Shortly after the formation of KPU, a security Act was passed in Parliament in July 1966 that permitted the government to carry out detention without trial ostensibly to maintain law and order in situations where the current order was threatened. This Act was immediately used against KPU members. Two months after the election, In August 1966, a series of dawn raids by government police occurred. Ochola Mak'Anyengo (the secretary general of the Kenya Petroleum Oil Workers Union and Oginga Odinga's ally), Oluande Koduol (Oginga Odinga's private secretary) and Peter Ooko (the general secretary of the East African Common Services Civil Servants Union) were arrested together with other KPU members and detained without trial. Several members of the Luo community in government lost their jobs. On January 29, 1969, Argwings Kodhek, a pioneering Mau Mau lawyer, cabinet minister and Oginga Odinga ally, died in a car crash under mysterious circumstances. Tom Mboya, one of the few remaining members of the Luo community in the upper echelons of government at the time, widely touted as the heir apparent to Kenyatta, was assassinated 6 months after Argwings death on 5 July 1969. The political tension in the country was at its peak and these events set the stage for the Kisumu massacre.

==The Massacre==
Four months after Tom Mboya's assassination, President Kenyatta visited Kisumu, the capital of Nyanza Province in order to inaugurate the newly built New Nyanza Provincial General hospital, a Russian funded hospital. President Kenyatta sought to stamp his authority in Nyanza province amidst the tension. The crowd in attendance became hostile, openly challenging Kenyatta, showing support for KPU and accusing him of involvement in Tom Mboya's murder. A war of words ensued between Kenyatta and Oginga Odinga which stoked the embers further. A riot started. The Presidential guard and police opened fire. Several civilians, men women and children were shot. By official accounts 11 people lost their lives. Other sources quote figures as high as 100 civilians. Some of these victims were shot in Ahero and Awasi, up to 50 km away from the site of the actual riots. Several people were injured.

==Aftermath==
Two days after the massacre, all KPU members of parliament and a number of prominent party supporters were arrested. The country's main opposition party, Kenya Peoples Union was banned, turning Kenya into a one party state. Oginga Odinga was placed under house arrest until 1971. Even after his release he never fully regained his political clout. Mak’Anyengo, who was only released from earlier detention a year earlier, was arrested again and detained without trial until 1974. Jomo Kenyatta did not visit Nyanza Province again until his death in August 1978. His government downplayed the event. Almost all the photographic and film evidence from the day was destroyed.

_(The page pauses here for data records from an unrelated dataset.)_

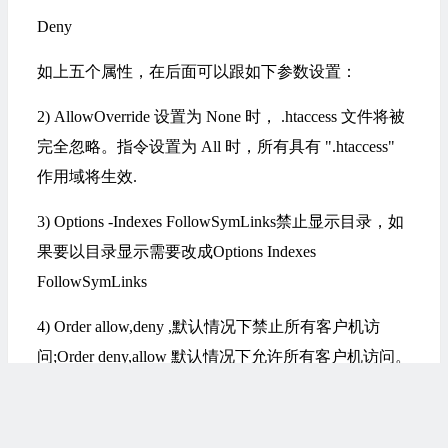
Deny
如上五个属性，在后面可以跟如下参数设置：
2) AllowOverride 设置为 None 时， .htaccess 文件将被
完全忽略。指令设置为 All 时，所有具有 ".htaccess"
作用域将生效.
3) Options -Indexes FollowSymLinks禁止显示目录，如
果要以目录显示需要改成Options Indexes
FollowSymLinks
4) Order allow,deny ,默认情况下禁止所有客户机访
问;Order deny,allow 默认情况下允许所有客户机访问。
5) Allow from all允许所有客户机访问。
6) NameVirtualHost指令，指定一个基于域名的虚拟主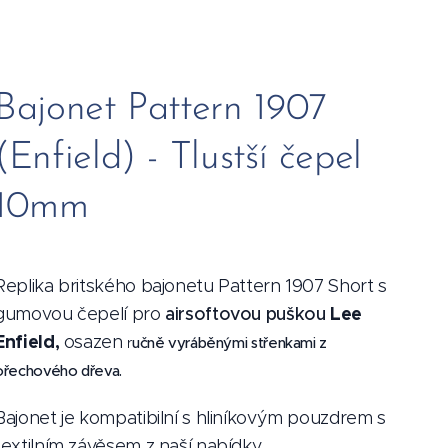
Bajonet Pattern 1907
(Enfield) - Tlustší čepel
10mm
Replika britského bajonetu Pattern 1907 Short s
Lee
gumovou čepelí pro
airsoftovou puškou
Enfield,
osazen
učně vyráběnými střenkami z
r
ořechového dřeva.
Bajonet je kompatibilní s hliníkovým pouzdrem s
textilním závěsem z naší nabídky.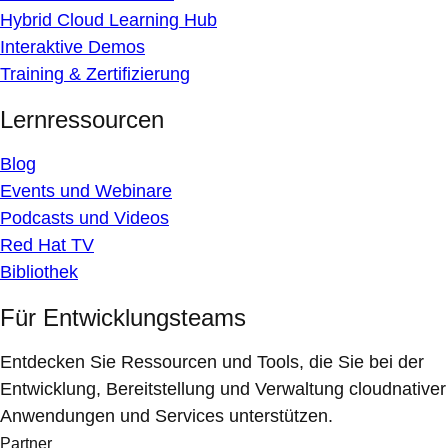
Hybrid Cloud Learning Hub
Interaktive Demos
Training & Zertifizierung
Lernressourcen
Blog
Events und Webinare
Podcasts und Videos
Red Hat TV
Bibliothek
Für Entwicklungsteams
Entdecken Sie Ressourcen und Tools, die Sie bei der
Entwicklung, Bereitstellung und Verwaltung cloudnativer
Anwendungen und Services unterstützen.
Partner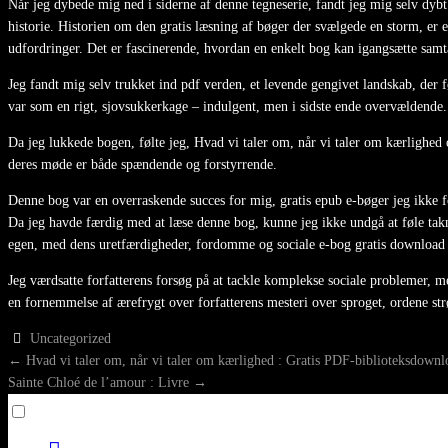
Når jeg dybede mig ned i siderne af denne tegneserie, fandt jeg mig selv dy
historie. Historien om den gratis læsning af bøger der svælgede en storm, er 
udfordringer. Det er fascinerende, hvordan en enkelt bog kan igangsætte samta
Jeg fandt mig selv trukket ind pdf verden, et levende gengivet landskab, der f
var som en rigt, sjovsukkerkage – indulgent, men i sidste ende overvældende.
Da jeg lukkede bogen, følte jeg, Hvad vi taler om, når vi taler om kærlighed 
deres møde er både spændende og forstyrrende.
Denne bog var en overraskende succes for mig, gratis epub e-bøger jeg ikke f
Da jeg havde færdig med at læse denne bog, kunne jeg ikke undgå at føle takn
egen, med dens uretfærdigheder, fordomme og sociale e-bog gratis download
Jeg værdsatte forfatterens forsøg på at tackle komplekse sociale problemer, 
en fornemmelse af ærefrygt over forfatterens mesteri over sproget, ordene strø
Uncategorized
POST
←
Hvad vi taler om, når vi taler om kærlighed : Gratis PDF-biblioteksdownl
Sainte Chloé de l’amour : Livre
→
NAVIGATION
Toggle
menu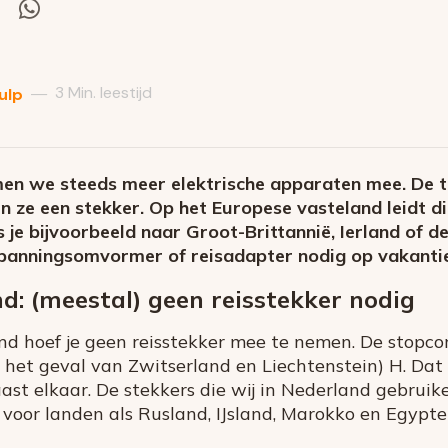
el
Deel
via
itter
Whatsapp
3 Min. leestijd
—
ulp
men we steeds meer elektrische apparaten mee. De te
n ze een stekker. Op het Europese vasteland leidt di
je bijvoorbeeld naar Groot-Brittannië, Ierland of 
 spanningsomvormer of reisadapter nodig op vakant
d: (meestal) geen reisstekker nodig
d hoef je geen reisstekker mee te nemen. De stopcon
(in het geval van Zwitserland en Liechtenstein) H. Da
ast elkaar. De stekkers die wij in Nederland gebruik
voor landen als Rusland, IJsland, Marokko en Egypte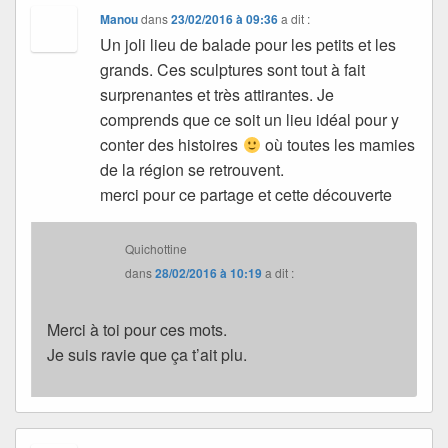
Manou
dans
23/02/2016 à 09:36
a dit :
Un joli lieu de balade pour les petits et les
grands. Ces sculptures sont tout à fait
surprenantes et très attirantes. Je
comprends que ce soit un lieu idéal pour y
conter des histoires
où toutes les mamies
de la région se retrouvent.
merci pour ce partage et cette découverte
Quichottine
dans
28/02/2016 à 10:19
a dit :
Merci à toi pour ces mots.
Je suis ravie que ça t’ait plu.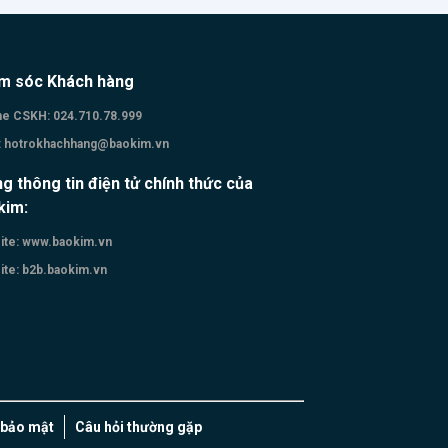
m sóc Khách hàng
ne CSKH:
024.710.78.999
:
hotrokhachhang@baokim.vn
g thông tin điện tử chính thức của
kim:
te:
www.baokim.vn
te:
b2b.baokim.vn
 bảo mật
Câu hỏi thường gặp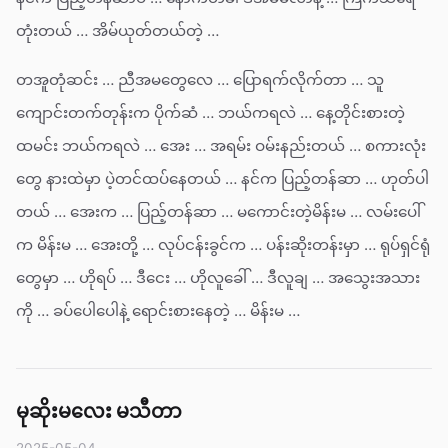
တုံးတယ် … အိမ်ယုတ်တယ်တဲ့ …
တအူတုံဆင်း … ညီအမတွေလေ … ပြောရက်လိုက်တာ … သူ
ကျောင်းတက်တုန်းက ပိုက်ဆံ … ဘယ်ကရလဲ … နေ့တိုင်းစားတဲ့
ထမင်း ဘယ်ကရလဲ … အေး … အရမ်း ဝမ်းနည်းတယ် … စကားလုံး
တွေ နားထဲမှာ ပဲ့တင်ထပ်နေတယ် … နင်က ပြည့်တန်ဆာ … ဟုတ်ပါ
တယ် … အေးက … ပြည့်တန်ဆာ … မကောင်းတဲ့မိန်းမ … လမ်းပေါ်
က မိန်းမ … အေးတို့ … လုပ်ငန်းခွင်က … ပန်းဆိုးတန်းမှာ … ရုပ်ရှင်ရုံ
တွေမှာ … ဟိုရပ် … ဒီငေး … ဟိုလူခေါ် … ဒီလူချ … အသွေးအသား
ကို … ခပ်ပေါပေါနဲ့ ရောင်းစားနေတဲ့ … မိန်းမ …
မုဆိုးမလေး မသီတာ
2025-05-04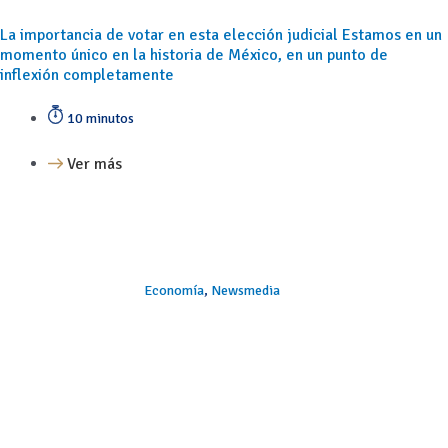
La importancia de votar en esta elección judicial Estamos en un
momento único en la historia de México, en un punto de
inflexión completamente
10 minutos
Ver más
Economía
,
Newsmedia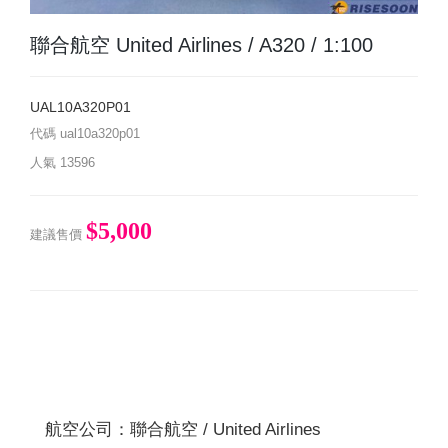
聯合航空 United Airlines / A320 / 1:100
UAL10A320P01
代碼
ual10a320p01
人氣
13596
$5,000
建議售價
航空公司：聯合航空 / United Airlines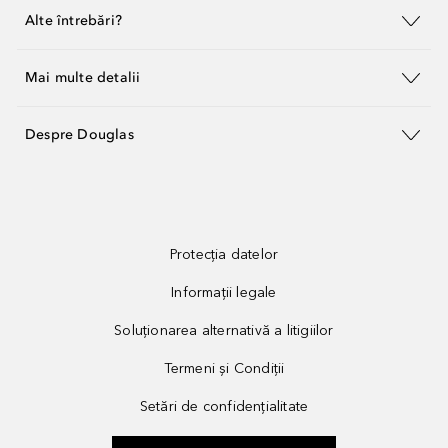
Alte întrebări?
Mai multe detalii
Despre Douglas
Protecția datelor
Informații legale
Soluționarea alternativă a litigiilor
Termeni și Condiții
Setări de confidențialitate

The government subsequently neglected the development of Nyanza Province, resulting in abject poverty and lowering of the standard of living. The political rivalry between the supporters of Jomo Kenyatta and Oginga Odinga has waxed and waned since then but never been resolved. The general election of 2017 and the subsequent post-election violence strangely echoed events in the 1960s. President Jomo Kenyatta's son, Uhuru Kenyatta was running against Oginga Odinga's son, Raila Odinga in the presidential election. Chris Msando, the head of IT and communication of the Independent Electoral and Boundaries Commission was found tortured and murdered 12 days before the election amidst accusations that the incumbent party had plans to rig the elections. The election results were contested by Raila Odinga and his supporters. Demonstrations in Kisumu were violently suppressed by police, resulting in the death of civilians, including men, women and children not involved in the riots.